The U.S. Court of Appeals for the Federal Circuit today affirmed-in-part, but reversed-in-part and remanded a summary judgment order of the U.S. Court of Federal Claims that had allowed a taxpayer’s claims for interest netting in situations involving merged entities.
The case is: Wells Fargo & Co. v. United States, 2015-5059 (Fed. Cir. June 29, 2016). Read the Federal Circuit’s decision [PDF 442 KB]
The Federal Circuit addressed the interest netting provisions of Code section 6621(d)—interest netting is allowed on equivalent underpayments and overpayments of the “same taxpayer”—and whether taxpayers involved in a merger are the “same taxpayer” with respect to the underpayments and overpayments. In other words, the pertinent question is: Was the entity that made the underpayment at the time of the underpayment the “same taxpayer” as the entity that made the overpayment at the time of the overpayment?

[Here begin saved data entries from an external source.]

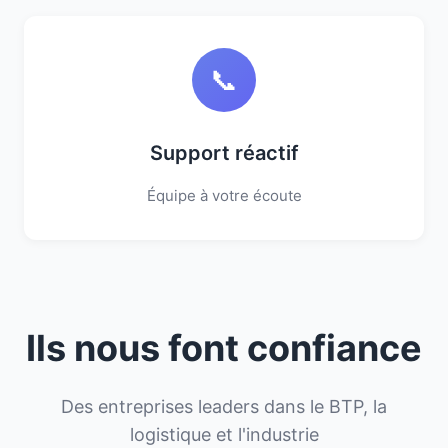
📞
Support réactif
Équipe à votre écoute
Ils nous font confiance
Des entreprises leaders dans le BTP, la
logistique et l'industrie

In this case, there were two situations examined by the Federal Circuit. In one situation, one company made the underpayment, and another company made the overpayment. The two companies were later merged. The Federal Circuit concluded that at the times when the overpayment and underpayment were made, there were two distinct taxpayers. The appeals court pointed out that the fact that the two entities later merged did not change the fact that there were separate at the time of the original tax payments.
Yet, in another situation examined by the Federal Circuit, interest netting was allowed.
The Federal Circuit found that the overpayment was made by the “same taxpayer” as the post-merger surviving entity that had absorbed the acquired corporation and had made the underpayment.